§ PROMPT
Begin at the line with "RESUMEN SUBV PRL" and write out every line after it, exactly, through the last line below, adding nothing.

(Page-level text extractions)
★ ★ ★ ★

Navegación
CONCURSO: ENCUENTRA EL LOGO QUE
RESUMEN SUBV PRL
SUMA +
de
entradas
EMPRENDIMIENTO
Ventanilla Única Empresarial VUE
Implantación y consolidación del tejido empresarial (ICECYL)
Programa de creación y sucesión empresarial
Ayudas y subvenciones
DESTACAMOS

★ ★ ★ ★

§ REPLY TO THE TASK
RESUMEN SUBV PRL
SUMA +
de
entradas
EMPRENDIMIENTO
Ventanilla Única Empresarial VUE
Implantación y consolidación del tejido empresarial (ICECYL)
Programa de creación y sucesión empresarial
Ayudas y subvenciones
DESTACAMOS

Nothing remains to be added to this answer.